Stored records

____

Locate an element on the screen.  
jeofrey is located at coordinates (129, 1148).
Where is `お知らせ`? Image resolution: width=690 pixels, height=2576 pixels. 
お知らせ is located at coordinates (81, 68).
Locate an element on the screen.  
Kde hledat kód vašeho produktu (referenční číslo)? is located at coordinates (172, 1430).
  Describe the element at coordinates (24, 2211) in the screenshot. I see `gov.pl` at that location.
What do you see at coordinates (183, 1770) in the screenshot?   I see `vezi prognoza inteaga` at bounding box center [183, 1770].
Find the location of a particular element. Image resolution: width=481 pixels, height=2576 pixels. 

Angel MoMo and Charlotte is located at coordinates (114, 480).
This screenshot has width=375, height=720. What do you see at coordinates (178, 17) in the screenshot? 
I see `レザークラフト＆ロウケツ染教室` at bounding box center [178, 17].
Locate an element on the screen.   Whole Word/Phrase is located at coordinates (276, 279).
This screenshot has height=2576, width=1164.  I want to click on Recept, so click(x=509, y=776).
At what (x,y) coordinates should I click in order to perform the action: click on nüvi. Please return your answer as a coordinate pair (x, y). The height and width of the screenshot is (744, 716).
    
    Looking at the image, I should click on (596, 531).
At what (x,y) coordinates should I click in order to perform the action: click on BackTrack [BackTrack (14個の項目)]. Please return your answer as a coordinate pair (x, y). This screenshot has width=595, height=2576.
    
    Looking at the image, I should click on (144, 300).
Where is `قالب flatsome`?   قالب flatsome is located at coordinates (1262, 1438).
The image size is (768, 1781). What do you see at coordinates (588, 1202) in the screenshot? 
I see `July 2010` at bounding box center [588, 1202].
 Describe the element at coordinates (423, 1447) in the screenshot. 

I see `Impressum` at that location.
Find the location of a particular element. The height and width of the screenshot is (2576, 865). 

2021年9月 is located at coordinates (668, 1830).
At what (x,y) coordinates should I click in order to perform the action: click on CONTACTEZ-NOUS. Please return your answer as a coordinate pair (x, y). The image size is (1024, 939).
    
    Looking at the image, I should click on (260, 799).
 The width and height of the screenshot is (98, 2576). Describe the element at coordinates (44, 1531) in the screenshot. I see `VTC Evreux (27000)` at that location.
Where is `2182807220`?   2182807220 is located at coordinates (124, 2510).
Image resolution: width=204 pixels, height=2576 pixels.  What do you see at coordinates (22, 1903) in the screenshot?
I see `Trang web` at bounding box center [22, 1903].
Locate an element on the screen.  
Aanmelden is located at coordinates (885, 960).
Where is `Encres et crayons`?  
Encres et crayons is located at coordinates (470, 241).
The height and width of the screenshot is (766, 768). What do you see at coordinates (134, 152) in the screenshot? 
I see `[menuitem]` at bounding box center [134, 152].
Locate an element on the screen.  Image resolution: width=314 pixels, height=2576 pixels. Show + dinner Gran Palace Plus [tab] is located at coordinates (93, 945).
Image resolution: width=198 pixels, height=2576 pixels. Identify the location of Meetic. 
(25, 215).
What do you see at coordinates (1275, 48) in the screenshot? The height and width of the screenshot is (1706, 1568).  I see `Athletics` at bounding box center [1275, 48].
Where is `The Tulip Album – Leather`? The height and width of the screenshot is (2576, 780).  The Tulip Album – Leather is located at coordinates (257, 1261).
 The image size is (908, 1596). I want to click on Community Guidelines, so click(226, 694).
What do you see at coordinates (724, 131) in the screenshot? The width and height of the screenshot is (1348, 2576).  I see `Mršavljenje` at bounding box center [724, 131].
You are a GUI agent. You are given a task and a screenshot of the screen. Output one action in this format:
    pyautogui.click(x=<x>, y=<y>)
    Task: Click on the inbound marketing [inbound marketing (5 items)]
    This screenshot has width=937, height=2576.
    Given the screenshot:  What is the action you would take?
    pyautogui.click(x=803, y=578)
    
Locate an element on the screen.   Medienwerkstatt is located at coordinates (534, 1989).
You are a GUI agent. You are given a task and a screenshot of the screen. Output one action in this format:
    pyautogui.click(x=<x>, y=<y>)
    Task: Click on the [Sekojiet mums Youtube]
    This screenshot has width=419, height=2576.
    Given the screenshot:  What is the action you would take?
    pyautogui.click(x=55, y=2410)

____

Exercise description ▸
In your answer, repeat each of the records exactly.

Written reply ▸
Locate an element on the screen.  
jeofrey is located at coordinates (129, 1148).
Where is `お知らせ`? Image resolution: width=690 pixels, height=2576 pixels. 
お知らせ is located at coordinates (81, 68).
Locate an element on the screen.  
Kde hledat kód vašeho produktu (referenční číslo)? is located at coordinates (172, 1430).
  Describe the element at coordinates (24, 2211) in the screenshot. I see `gov.pl` at that location.
What do you see at coordinates (183, 1770) in the screenshot?   I see `vezi prognoza inteaga` at bounding box center [183, 1770].
Find the location of a particular element. Image resolution: width=481 pixels, height=2576 pixels. 

Angel MoMo and Charlotte is located at coordinates (114, 480).
This screenshot has width=375, height=720. What do you see at coordinates (178, 17) in the screenshot? 
I see `レザークラフト＆ロウケツ染教室` at bounding box center [178, 17].
Locate an element on the screen.   Whole Word/Phrase is located at coordinates (276, 279).
This screenshot has height=2576, width=1164.  I want to click on Recept, so click(x=509, y=776).
At what (x,y) coordinates should I click in order to perform the action: click on nüvi. Please return your answer as a coordinate pair (x, y). The height and width of the screenshot is (744, 716).
    
    Looking at the image, I should click on (596, 531).
At what (x,y) coordinates should I click in order to perform the action: click on BackTrack [BackTrack (14個の項目)]. Please return your answer as a coordinate pair (x, y). This screenshot has width=595, height=2576.
    
    Looking at the image, I should click on (144, 300).
Where is `قالب flatsome`?   قالب flatsome is located at coordinates (1262, 1438).
The image size is (768, 1781). What do you see at coordinates (588, 1202) in the screenshot? 
I see `July 2010` at bounding box center [588, 1202].
 Describe the element at coordinates (423, 1447) in the screenshot. 

I see `Impressum` at that location.
Find the location of a particular element. The height and width of the screenshot is (2576, 865). 

2021年9月 is located at coordinates (668, 1830).
At what (x,y) coordinates should I click in order to perform the action: click on CONTACTEZ-NOUS. Please return your answer as a coordinate pair (x, y). The image size is (1024, 939).
    
    Looking at the image, I should click on (260, 799).
 The width and height of the screenshot is (98, 2576). Describe the element at coordinates (44, 1531) in the screenshot. I see `VTC Evreux (27000)` at that location.
Where is `2182807220`?   2182807220 is located at coordinates (124, 2510).
Image resolution: width=204 pixels, height=2576 pixels.  What do you see at coordinates (22, 1903) in the screenshot?
I see `Trang web` at bounding box center [22, 1903].
Locate an element on the screen.  
Aanmelden is located at coordinates (885, 960).
Where is `Encres et crayons`?  
Encres et crayons is located at coordinates (470, 241).
The height and width of the screenshot is (766, 768). What do you see at coordinates (134, 152) in the screenshot? 
I see `[menuitem]` at bounding box center [134, 152].
Locate an element on the screen.  Image resolution: width=314 pixels, height=2576 pixels. Show + dinner Gran Palace Plus [tab] is located at coordinates (93, 945).
Image resolution: width=198 pixels, height=2576 pixels. Identify the location of Meetic. 
(25, 215).
What do you see at coordinates (1275, 48) in the screenshot? The height and width of the screenshot is (1706, 1568).  I see `Athletics` at bounding box center [1275, 48].
Where is `The Tulip Album – Leather`? The height and width of the screenshot is (2576, 780).  The Tulip Album – Leather is located at coordinates (257, 1261).
 The image size is (908, 1596). I want to click on Community Guidelines, so click(226, 694).
What do you see at coordinates (724, 131) in the screenshot? The width and height of the screenshot is (1348, 2576).  I see `Mršavljenje` at bounding box center [724, 131].
You are a GUI agent. You are given a task and a screenshot of the screen. Output one action in this format:
    pyautogui.click(x=<x>, y=<y>)
    Task: Click on the inbound marketing [inbound marketing (5 items)]
    This screenshot has width=937, height=2576.
    Given the screenshot:  What is the action you would take?
    pyautogui.click(x=803, y=578)
    
Locate an element on the screen.   Medienwerkstatt is located at coordinates (534, 1989).
You are a GUI agent. You are given a task and a screenshot of the screen. Output one action in this format:
    pyautogui.click(x=<x>, y=<y>)
    Task: Click on the [Sekojiet mums Youtube]
    This screenshot has width=419, height=2576.
    Given the screenshot:  What is the action you would take?
    pyautogui.click(x=55, y=2410)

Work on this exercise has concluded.